▶ **About this task**:
Retype only the lines below from the one with "r solution awaits on the other si" to the one with "electrical services to", inclusive, skipping every image.

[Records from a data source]
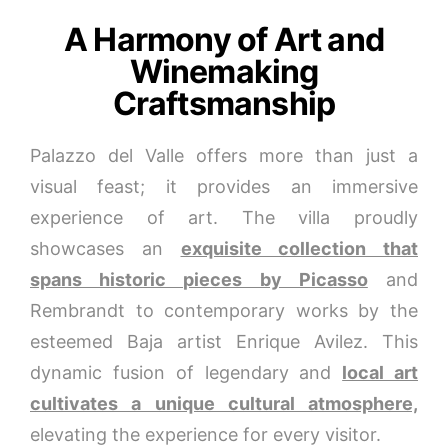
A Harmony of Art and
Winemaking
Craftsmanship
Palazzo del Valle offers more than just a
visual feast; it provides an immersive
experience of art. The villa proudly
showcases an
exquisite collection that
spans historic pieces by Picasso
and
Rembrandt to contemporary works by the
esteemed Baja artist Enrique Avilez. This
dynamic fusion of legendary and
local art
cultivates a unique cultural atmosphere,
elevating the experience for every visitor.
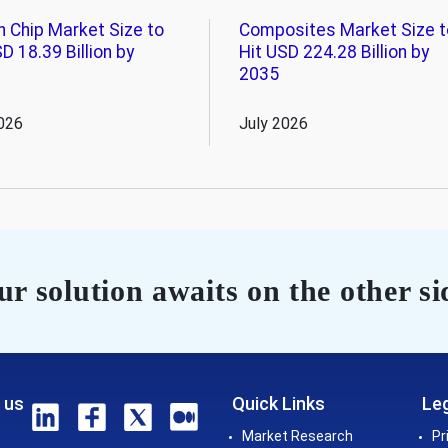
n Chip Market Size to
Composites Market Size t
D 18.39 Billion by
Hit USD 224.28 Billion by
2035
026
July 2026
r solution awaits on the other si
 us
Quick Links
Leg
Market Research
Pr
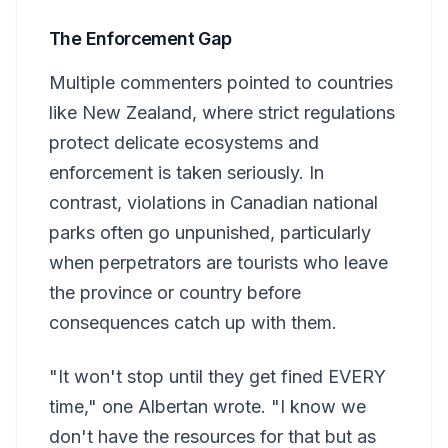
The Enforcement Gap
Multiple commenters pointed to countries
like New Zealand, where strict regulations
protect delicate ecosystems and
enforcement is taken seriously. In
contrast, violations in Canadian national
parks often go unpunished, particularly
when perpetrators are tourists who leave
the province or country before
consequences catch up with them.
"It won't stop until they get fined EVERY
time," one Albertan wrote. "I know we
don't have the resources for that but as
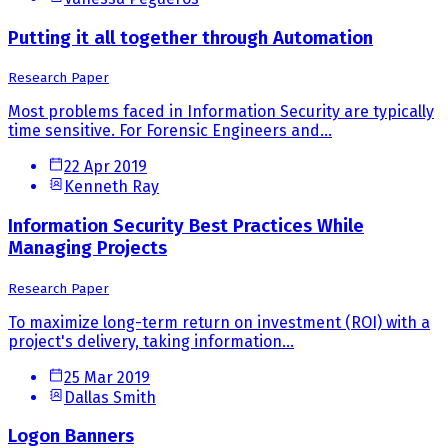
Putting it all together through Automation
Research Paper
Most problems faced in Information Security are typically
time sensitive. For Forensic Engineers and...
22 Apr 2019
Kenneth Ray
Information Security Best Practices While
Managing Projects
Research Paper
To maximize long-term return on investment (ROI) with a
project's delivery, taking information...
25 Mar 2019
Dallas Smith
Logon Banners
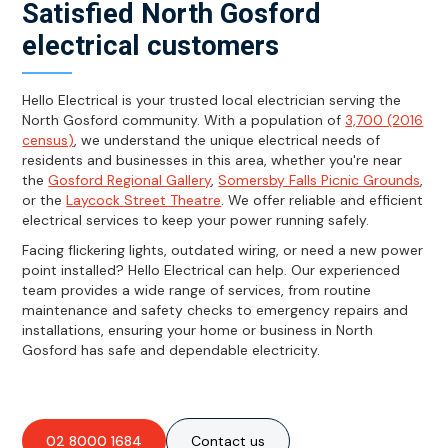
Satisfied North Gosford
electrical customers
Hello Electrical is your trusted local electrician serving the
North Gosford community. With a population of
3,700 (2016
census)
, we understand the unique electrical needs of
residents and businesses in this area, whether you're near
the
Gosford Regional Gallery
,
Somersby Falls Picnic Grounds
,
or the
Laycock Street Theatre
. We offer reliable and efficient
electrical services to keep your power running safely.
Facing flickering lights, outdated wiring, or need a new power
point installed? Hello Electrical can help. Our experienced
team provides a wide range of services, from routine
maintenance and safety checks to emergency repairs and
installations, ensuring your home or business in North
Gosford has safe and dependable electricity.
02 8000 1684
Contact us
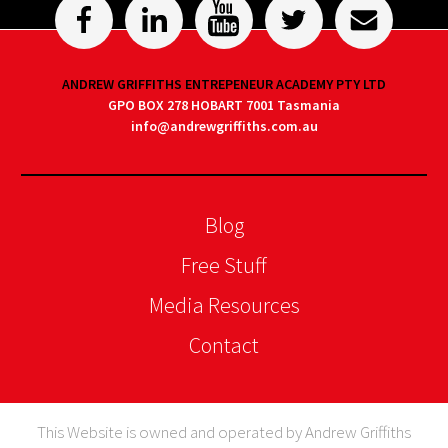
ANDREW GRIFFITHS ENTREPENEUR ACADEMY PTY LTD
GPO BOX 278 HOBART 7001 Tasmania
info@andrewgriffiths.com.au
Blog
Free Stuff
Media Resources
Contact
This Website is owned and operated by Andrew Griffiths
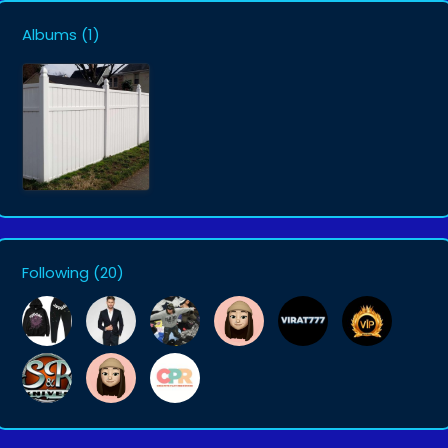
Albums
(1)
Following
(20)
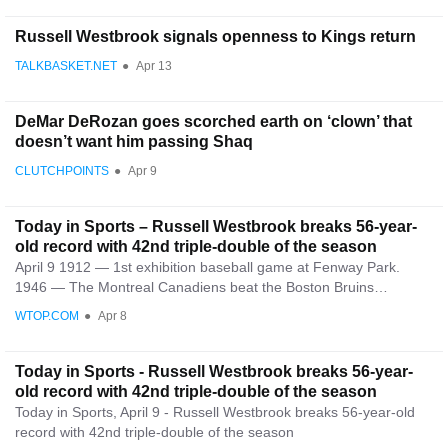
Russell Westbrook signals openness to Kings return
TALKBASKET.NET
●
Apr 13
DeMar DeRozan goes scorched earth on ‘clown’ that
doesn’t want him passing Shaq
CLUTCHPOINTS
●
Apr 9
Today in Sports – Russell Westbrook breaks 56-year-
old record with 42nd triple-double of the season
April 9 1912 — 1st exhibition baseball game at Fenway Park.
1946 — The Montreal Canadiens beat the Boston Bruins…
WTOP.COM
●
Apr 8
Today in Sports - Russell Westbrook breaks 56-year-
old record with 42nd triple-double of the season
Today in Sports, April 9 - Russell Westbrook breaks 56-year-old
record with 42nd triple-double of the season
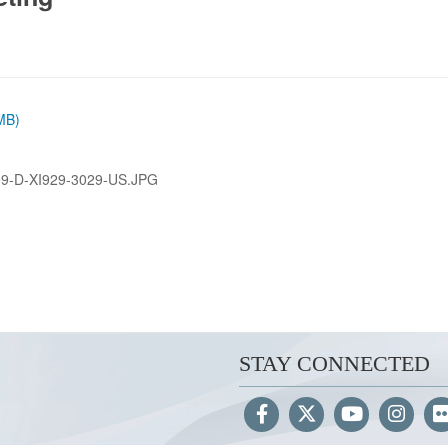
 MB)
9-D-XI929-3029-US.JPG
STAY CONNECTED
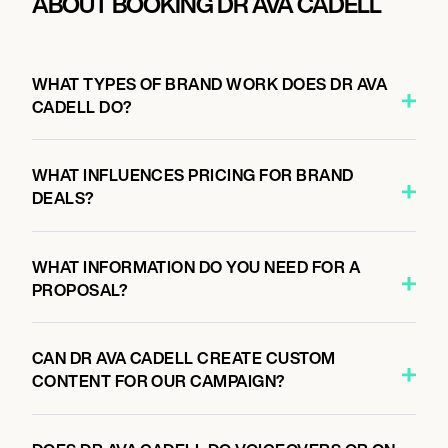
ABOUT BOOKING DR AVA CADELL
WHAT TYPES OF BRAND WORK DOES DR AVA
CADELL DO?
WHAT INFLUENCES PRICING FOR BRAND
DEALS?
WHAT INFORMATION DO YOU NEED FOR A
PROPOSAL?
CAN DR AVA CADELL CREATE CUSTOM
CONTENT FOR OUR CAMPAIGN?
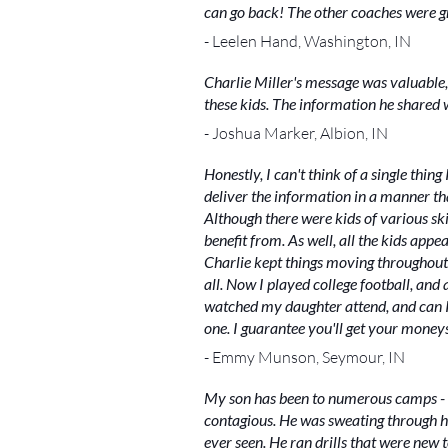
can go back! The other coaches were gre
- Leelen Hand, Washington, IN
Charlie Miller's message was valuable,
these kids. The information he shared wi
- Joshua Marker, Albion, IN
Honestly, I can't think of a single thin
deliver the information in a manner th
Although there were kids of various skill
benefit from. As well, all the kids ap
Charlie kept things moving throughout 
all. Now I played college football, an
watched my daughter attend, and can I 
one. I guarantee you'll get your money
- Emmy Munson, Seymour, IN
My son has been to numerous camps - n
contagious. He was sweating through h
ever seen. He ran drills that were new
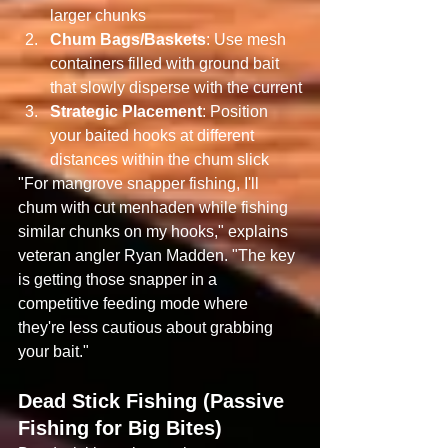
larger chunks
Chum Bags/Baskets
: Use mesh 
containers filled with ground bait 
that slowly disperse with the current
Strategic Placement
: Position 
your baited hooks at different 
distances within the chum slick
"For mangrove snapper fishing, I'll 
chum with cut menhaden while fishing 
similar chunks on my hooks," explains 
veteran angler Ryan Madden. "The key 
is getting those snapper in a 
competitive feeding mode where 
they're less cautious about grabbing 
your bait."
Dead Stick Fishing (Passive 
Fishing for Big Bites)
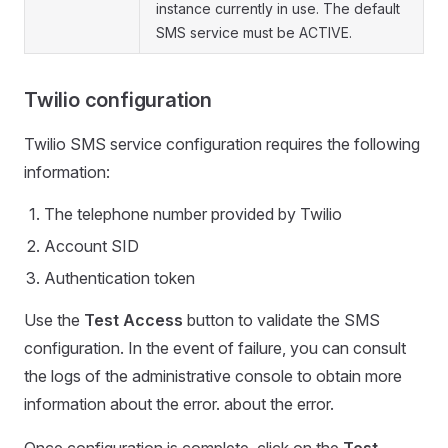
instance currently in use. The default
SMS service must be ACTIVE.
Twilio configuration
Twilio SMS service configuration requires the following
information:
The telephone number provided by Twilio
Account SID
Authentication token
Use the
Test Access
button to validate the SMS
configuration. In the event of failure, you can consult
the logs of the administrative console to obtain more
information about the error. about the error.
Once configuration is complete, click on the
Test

---

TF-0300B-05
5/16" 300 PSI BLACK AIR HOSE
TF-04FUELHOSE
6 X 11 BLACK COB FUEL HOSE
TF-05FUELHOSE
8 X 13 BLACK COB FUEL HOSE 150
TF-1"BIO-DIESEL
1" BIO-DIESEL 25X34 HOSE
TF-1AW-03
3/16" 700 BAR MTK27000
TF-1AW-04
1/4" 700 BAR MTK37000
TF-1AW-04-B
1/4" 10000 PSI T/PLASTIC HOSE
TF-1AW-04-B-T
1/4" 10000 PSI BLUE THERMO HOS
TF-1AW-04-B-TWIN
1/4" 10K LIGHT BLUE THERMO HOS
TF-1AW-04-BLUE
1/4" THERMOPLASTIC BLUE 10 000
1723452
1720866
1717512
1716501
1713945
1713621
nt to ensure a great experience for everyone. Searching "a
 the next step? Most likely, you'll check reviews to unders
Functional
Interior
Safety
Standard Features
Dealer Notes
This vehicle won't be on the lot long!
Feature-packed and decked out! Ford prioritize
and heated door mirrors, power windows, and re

▶ **Answer space**:
r solution awaits on the other si
 us
Quick Links
Leg
Market Research
Pr
The Enforcement Gap
Multiple commenters pointed to countries
like New Zealand, where strict regulations
protect delicate ecosystems and
enforcement is taken seriously. In
contrast, violations in Canadian national
parks often go unpunished, particularly
when perpetrators are tourists who leave
the province or country before
consequences catch up with them.
"It won't stop until they get fined EVERY
time," one Albertan wrote. "I know we
don't have the resources for that but as
Putting it all together through Automation
Research Paper
Most problems faced in Information Security are typically
time sensitive. For Forensic Engineers and...
22 Apr 2019
Kenneth Ray
Information Security Best Practices While
Managing Projects
Research Paper
To maximize long-term return on investment (ROI) with a
project's delivery, taking information...
25 Mar 2019
Dallas Smith
Logon Banners
Satisfied North Gosford
electrical customers
Hello Electrical is your trusted local electrician serving the
North Gosford community. With a population of
3,700 (2016
census)
, we understand the unique electrical needs of
residents and businesses in this area, whether you're near
the
Gosford Regional Gallery
,
Somersby Falls Picnic Grounds
,
or the
Laycock Street Theatre
. We offer reliable and efficient
electrical services to keep your power running safely.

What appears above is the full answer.